§ **What to do**
Reproduce the listing word for word, leaving every picture behind.

§ **Task data**
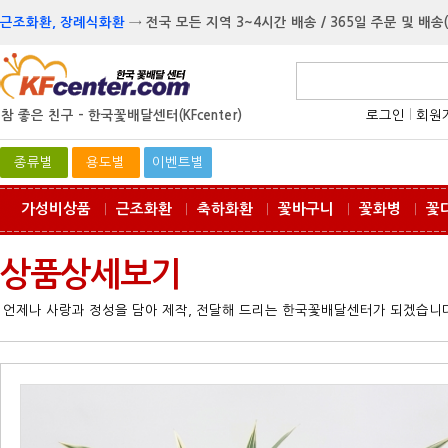
근조화환, 장례식화환
→
전국 모든 지역 3~4시간 배송 / 365일 주문 및 배송
참 좋은 친구 -
한국꽃배달센터(KFcenter)
로그인
l
회원
종류별
용도별
이벤트별
가성비상품
근조화환
축하화환
꽃바구니
꽃화병
꽃
ㅣ
ㅣ
ㅣ
ㅣ
ㅣ
상품상세보기
언제나 사랑과 정성을 담아 제작, 전달해 드리는 한국꽃배달센터가 되겠습니다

§ **Result of this task**
근조화환, 장례식화환
→
전국 모든 지역 3~4시간 배송 / 365일 주문 및 배송
참 좋은 친구 -
한국꽃배달센터(KFcenter)
로그인
l
회원
종류별
용도별
이벤트별
가성비상품
근조화환
축하화환
꽃바구니
꽃화병
꽃
ㅣ
ㅣ
ㅣ
ㅣ
ㅣ
상품상세보기
언제나 사랑과 정성을 담아 제작, 전달해 드리는 한국꽃배달센터가 되겠습니다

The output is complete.